High-quality near-real time Quantitative Precipitation Estimation (QPE) and its prediction for the next hours (Quantitative Precipitation Nowcasting, QPN) is of high importance for many applications in meteorology, hydrology, agriculture, construction, water and sewer system management. Especially for the timely prediction of floods in small/meso-scale catchments and of intense precipitation over cities, the value of high-resolution and high-quality QPE/QPN cannot be overrated. Area-covering and high-resolution polarimetric weather radar observations provide the undisputed core information for QPE/QPN providing precipitation intensity, hydrometeor types, and wind. Despite extensive investments in such weather radars, QPE is still based primarily on rain gauge measurements, and no operational flood forecasting system actually dares to employ radar observations for QPE.

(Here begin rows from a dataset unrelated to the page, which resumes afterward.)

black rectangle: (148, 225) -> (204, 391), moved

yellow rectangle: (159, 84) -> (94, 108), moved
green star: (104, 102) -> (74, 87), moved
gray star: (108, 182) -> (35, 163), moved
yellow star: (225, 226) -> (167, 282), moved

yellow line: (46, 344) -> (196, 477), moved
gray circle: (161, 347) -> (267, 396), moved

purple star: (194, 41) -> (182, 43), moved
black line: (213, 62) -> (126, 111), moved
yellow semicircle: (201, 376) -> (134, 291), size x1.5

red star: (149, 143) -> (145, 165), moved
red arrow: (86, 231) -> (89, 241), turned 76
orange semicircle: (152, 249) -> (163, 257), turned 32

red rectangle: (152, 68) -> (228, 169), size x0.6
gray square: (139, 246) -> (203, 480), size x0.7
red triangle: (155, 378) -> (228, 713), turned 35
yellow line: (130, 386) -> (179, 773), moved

RealPEP will advance QPE/QPN to verifiably outperform rain gauge observations when employed for flood predictions in small to medium-sized catchments. To this goal radar polarimetry will be combined with attenuation estimates from commercial microwave link networks for QPE improvement. In addition, information on convection initiation and evolution from satellites and lightning counts from surface networks will be exploited for QPN improvement.

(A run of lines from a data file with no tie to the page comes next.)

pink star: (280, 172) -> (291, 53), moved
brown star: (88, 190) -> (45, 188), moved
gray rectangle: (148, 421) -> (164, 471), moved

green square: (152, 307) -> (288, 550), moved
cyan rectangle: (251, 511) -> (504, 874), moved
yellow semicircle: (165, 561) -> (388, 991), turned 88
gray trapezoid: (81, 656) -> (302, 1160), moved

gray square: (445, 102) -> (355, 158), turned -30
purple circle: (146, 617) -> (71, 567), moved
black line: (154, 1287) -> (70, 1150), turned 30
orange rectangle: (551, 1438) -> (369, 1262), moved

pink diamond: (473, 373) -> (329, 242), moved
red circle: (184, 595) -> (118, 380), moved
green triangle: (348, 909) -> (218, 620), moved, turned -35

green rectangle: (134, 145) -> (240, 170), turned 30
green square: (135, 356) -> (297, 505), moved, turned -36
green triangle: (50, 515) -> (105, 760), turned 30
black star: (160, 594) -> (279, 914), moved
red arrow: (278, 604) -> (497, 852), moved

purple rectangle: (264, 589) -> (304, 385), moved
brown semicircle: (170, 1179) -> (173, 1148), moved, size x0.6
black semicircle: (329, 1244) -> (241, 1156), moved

With increasing forecast horizons the predictive power of observation-based nowcasting quickly deteriorates and is outperformed by Numerical Weather Prediction (NWP) based on data assimilation, which fails, however, for the first hours due to the lead time required for model integration and spin-up.

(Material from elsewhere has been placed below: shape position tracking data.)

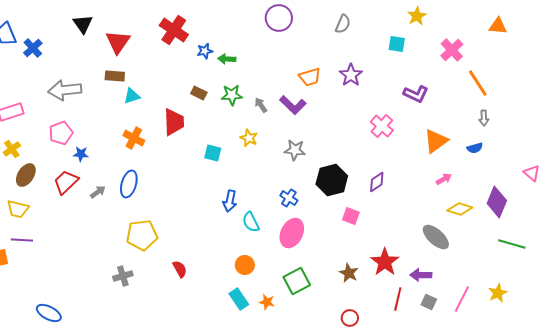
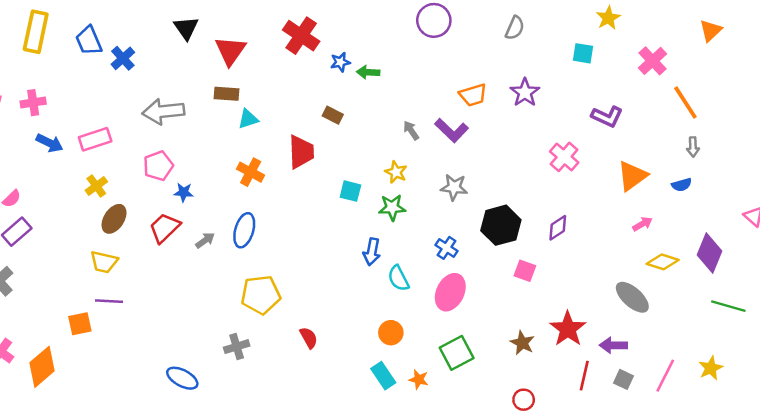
orange triangle: (498, 26) -> (711, 31), turned -48
green star: (232, 95) -> (392, 208), moved
blue ellipse: (49, 313) -> (182, 378), moved

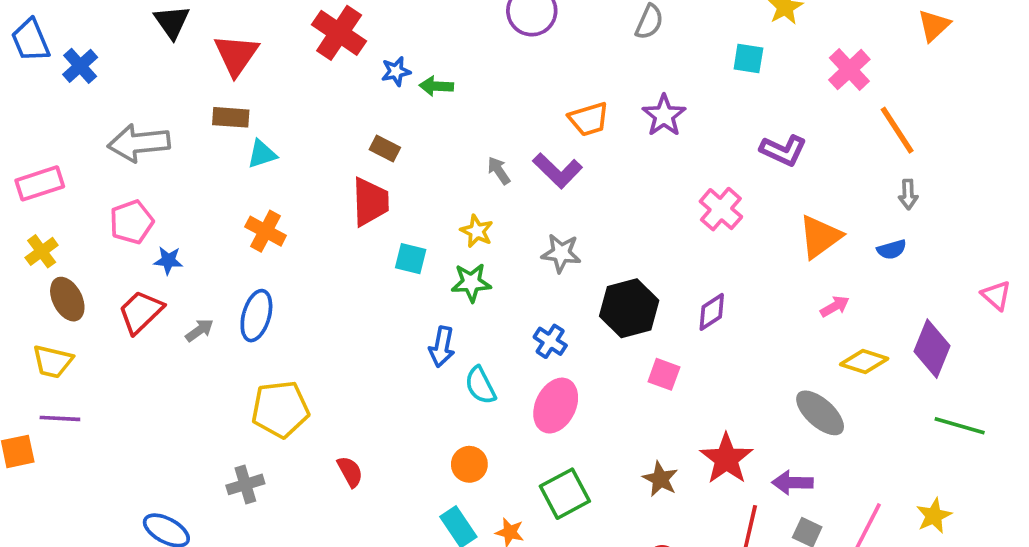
red trapezoid: (301, 152) -> (370, 202), moved
brown ellipse: (114, 219) -> (67, 299), turned -60

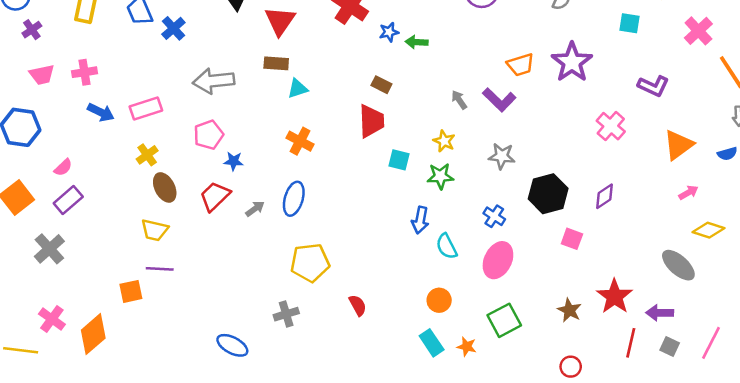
purple star: (664, 115) -> (572, 62), size x1.4

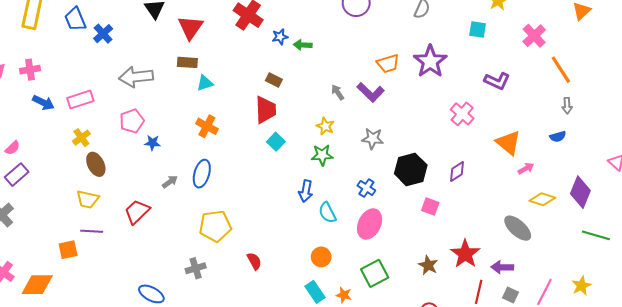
orange triangle: (678, 145) -> (508, 143), moved, turned -44
cyan square: (399, 160) -> (276, 142), moved, turned 30
red trapezoid: (215, 196) -> (137, 212), moved
orange diamond: (93, 334) -> (37, 285), turned 40

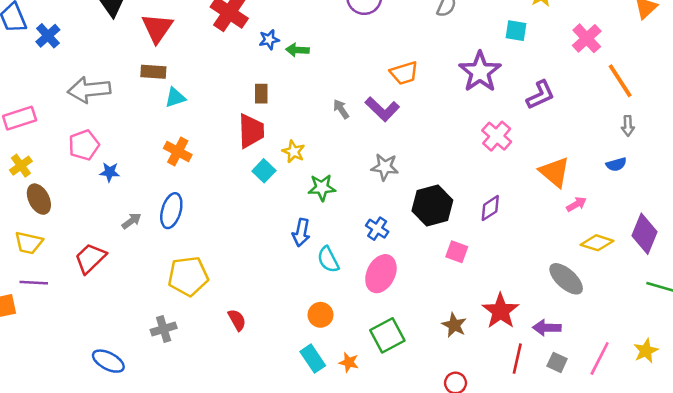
purple star: (430, 61) -> (480, 72), moved
brown rectangle: (274, 80) -> (261, 94), turned 63
purple L-shape: (497, 81) -> (540, 95), turned -50
yellow star: (325, 126) -> (293, 152), moved

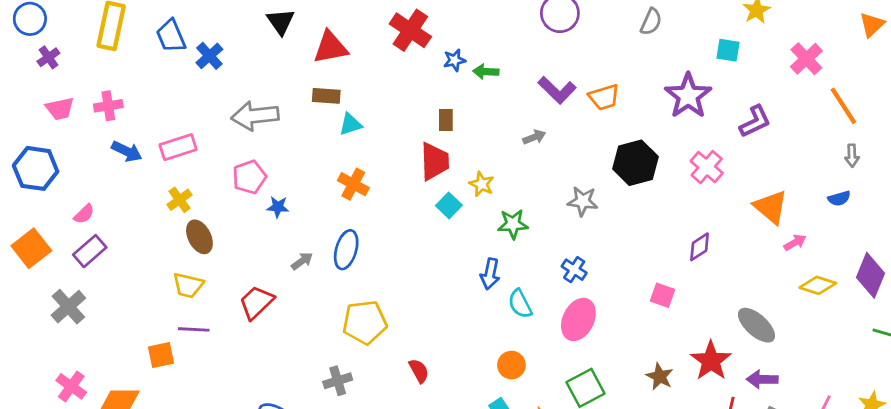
red triangle: (157, 28) -> (331, 47), turned 44
gray arrow: (341, 109) -> (534, 137), turned 102
purple L-shape: (382, 109) -> (557, 90), moved
black hexagon: (432, 206) -> (635, 163), moved
gray ellipse: (566, 279) -> (757, 325), moved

RealPEP will merge observation-based QPN with NWP towards seamless prediction in order to provide optimal forecasts of surface precipitation from the time of observation to days ahead. Despite recent advances, hydrologic components for operational flood prediction are still conceptual, need calibration, and are often unable to objectively digest observational information on the state of the catchments. RealPEP will apply physics-based hydrological models, combined with advanced QPE/QPN/NWP and the assimilation of catchment state observations, to propose an alternative for traditional flood forecasting in small to meso-scale catchments.